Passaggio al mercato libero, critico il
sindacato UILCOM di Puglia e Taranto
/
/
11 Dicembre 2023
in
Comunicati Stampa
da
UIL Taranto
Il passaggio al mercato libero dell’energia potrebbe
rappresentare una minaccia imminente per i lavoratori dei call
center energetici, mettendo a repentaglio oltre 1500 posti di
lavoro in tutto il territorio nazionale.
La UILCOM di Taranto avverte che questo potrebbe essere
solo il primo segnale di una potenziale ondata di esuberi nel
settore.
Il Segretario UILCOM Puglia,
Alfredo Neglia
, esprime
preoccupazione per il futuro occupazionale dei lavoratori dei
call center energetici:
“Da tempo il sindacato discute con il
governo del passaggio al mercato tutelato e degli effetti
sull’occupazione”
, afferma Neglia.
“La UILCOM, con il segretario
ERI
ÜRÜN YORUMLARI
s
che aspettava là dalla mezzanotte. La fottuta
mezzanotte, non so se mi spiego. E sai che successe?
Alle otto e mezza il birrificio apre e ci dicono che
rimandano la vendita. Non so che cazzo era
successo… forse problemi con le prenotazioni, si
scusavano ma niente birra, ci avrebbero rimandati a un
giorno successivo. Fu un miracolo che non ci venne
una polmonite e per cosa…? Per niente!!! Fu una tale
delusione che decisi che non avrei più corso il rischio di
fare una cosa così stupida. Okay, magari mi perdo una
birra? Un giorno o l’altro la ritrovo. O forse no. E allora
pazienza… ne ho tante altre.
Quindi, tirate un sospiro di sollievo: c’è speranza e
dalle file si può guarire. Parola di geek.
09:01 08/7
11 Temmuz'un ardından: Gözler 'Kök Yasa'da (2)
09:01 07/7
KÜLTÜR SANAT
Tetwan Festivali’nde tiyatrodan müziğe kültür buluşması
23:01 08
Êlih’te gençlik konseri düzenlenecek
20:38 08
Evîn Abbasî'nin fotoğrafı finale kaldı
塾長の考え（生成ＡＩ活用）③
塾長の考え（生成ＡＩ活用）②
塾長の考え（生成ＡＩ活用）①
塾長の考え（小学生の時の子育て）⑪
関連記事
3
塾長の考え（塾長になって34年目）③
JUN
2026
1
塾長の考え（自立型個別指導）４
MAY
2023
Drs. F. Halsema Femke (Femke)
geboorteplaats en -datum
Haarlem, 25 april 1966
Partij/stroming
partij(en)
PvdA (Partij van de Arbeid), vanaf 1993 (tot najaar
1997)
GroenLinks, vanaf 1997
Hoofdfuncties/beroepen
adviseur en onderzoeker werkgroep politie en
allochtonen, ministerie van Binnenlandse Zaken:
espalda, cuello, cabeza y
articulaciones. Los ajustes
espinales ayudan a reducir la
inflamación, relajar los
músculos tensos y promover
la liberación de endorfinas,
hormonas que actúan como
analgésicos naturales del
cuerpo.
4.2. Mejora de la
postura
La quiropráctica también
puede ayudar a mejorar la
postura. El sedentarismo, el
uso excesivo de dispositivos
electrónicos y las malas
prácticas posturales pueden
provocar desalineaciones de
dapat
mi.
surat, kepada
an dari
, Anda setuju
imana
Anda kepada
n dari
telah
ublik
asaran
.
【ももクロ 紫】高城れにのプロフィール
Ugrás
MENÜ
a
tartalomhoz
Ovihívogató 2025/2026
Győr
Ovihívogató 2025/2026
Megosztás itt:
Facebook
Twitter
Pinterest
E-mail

————————

• **Work request**
Among the entries above, find every line holding "center" and copy it.

• **Solution to this problem**
center energetici, mettendo a repentaglio oltre 1500 posti di
call center energetici:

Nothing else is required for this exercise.